Лаура бледно улыбнулась.
– Не надо, я верю тебе.
Она опустилась на кровать, улеглась щекой на лунный блик и свернулась клубочком. Ее бил озноб, шея леденела, и она снова почувствовала, как из нее по капле уходит жизнь, хотя на этот раз то была всего лишь иллюзия, созданная предрассветной мглой.
Эдгар прилег рядом и не отпускал ее холодеющую руку. Рассвет навалился крышкой гроба, она задохнулась и канула в небытие, перед этим вспомнив мерцание глаз Эдгара в ту лунную ночь – так на Лауру глянула ее великолепная смерть.

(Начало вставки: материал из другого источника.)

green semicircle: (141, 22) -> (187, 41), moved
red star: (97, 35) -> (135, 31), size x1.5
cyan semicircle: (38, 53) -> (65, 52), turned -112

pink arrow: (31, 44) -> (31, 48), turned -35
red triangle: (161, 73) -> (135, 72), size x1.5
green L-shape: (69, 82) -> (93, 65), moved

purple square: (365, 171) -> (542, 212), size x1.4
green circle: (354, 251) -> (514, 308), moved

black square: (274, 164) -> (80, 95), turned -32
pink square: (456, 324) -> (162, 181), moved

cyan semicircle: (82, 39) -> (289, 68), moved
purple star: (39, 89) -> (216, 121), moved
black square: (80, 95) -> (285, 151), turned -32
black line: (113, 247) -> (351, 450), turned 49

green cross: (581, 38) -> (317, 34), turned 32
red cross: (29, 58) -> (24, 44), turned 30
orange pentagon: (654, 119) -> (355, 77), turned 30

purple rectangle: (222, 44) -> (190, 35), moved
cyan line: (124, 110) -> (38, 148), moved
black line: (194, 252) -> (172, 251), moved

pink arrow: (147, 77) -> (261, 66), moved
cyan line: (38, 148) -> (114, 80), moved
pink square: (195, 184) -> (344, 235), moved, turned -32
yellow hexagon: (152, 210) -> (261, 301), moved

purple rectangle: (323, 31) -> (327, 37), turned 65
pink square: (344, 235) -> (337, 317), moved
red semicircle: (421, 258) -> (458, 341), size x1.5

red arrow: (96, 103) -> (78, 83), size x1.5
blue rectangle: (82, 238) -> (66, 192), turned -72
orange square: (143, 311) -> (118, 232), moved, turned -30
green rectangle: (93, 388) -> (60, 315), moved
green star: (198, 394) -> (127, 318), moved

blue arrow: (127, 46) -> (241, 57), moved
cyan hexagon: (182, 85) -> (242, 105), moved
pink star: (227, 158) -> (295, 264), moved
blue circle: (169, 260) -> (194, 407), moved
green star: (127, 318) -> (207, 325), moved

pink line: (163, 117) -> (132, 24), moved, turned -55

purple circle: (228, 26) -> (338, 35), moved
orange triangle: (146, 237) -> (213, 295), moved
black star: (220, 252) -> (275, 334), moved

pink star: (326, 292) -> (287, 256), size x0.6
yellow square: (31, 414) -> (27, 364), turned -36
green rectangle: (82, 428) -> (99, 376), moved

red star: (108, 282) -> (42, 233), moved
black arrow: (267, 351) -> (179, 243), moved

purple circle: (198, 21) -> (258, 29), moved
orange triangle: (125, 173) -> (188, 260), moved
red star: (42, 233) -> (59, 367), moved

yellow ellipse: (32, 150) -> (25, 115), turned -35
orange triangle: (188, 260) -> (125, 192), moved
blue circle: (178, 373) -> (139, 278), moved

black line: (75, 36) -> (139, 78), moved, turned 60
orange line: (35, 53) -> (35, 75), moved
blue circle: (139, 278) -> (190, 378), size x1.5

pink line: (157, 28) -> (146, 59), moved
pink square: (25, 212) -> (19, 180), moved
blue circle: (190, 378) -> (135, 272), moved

Пробуждение медленно наступало вместе с восходом солнца. Сон, столь же слепой и непроглядный, как смерть, бледнел одновременно с озаренным небом, и потихоньку отпускал окоченевшую Лауру. Сквозь щели неплотно задернутых портьер сочился солнечный свет, и пылинки весело плясали в его лучах. Лаура открыла глаза и ахнула: рядом с ней на кровати покоился красивый труп. Она приподнялась на локте и воспользовалась случаем, чтобы рассмотреть это лицо в каждой детали, незнакомое и любимое, лик ее сна. Лаура пристально всматривалась в аристократические черты, неподвижные в своем скульптурном совершенстве: высокие скулы, прямой нос, чувственные губы и ямочку на подбородке – такую же, как у нее. Она помнила из школьного курса биологии, что эта ямочка является доминантным геном, который может передаваться через поколения. Кожа его была безупречно гладкой, хотя Эдгар выглядел не на двадцать лет, а на свои земные тридцать два. Изогнутые брови и пушистые ресницы золотились в полумраке, отливая медью. Вдруг взгляд Лауры привлекла одна деталь – на правом виске Эдгара розовел незаживающий шрам. Обычно он был прикрыт локоном, который привычно сползал ему на глаза. Лаура прежде не замечала этого страшного шрама, но он отчего-то притягивал ее, и она осторожно дотронулась до него кончиками пальцев. Шрам словно отозвался на ее прикосновение, кроваво запульсировал, как живой, и Эдгар резко открыл глаза, увидев над собой растерянное лицо Лауры.
– Доброе утро, любовь моя, – радостно сказал он.
В следующее мгновение Эдгар перевернул ее на спину, сам оказавшись сверху, и наклонился к ней с поцелуями, а его руки нежно и настойчиво забрались под ее пижаму. Ошеломленная Лаура не могла противостоять такой пылкости, сердце ее сладостно замирало и катилось в пропасть. Она млела от его прикосновений, но разрешить перешагнуть последнюю черту не была готова. Ее чувства к Эдгару были весьма противоречивы, и она боялась своих желаний. Если бы Лаура не считала себя девственницей, в тот же миг позволила бы снять с нее одежду и овладеть собой. Но, как и любой девушке, ей было страшно, все происходило слишком стремительно.
Лаура заерзала под его тяжестью и сбивчиво пролепетала в перерывах между поцелуями:
– Нет, Эдгар, нет! Ты обещал!
Он с сожалением вздохнул, неохотно отпустил Лауру и встал с кровати.
– Прости, я забылся. Ты такая сладкая в этой пижаме. И пахнешь как ванильное пирожное. Меня извиняет лишь то, что уже более двухсот лет я не просыпался в одной постели с женщиной.
– Ну уж нет, со мной этот трюк не пройдет! – лукаво улыбнулась Лаура, приподнявшись на постели.
– Как скажешь, милая, – с легкостью согласился Эдгар. – Знаешь ли, два с половиной века жизни на этой земле научили меня терпению. У нас с тобой впереди целая вечность. Я не намерен тебя торопить.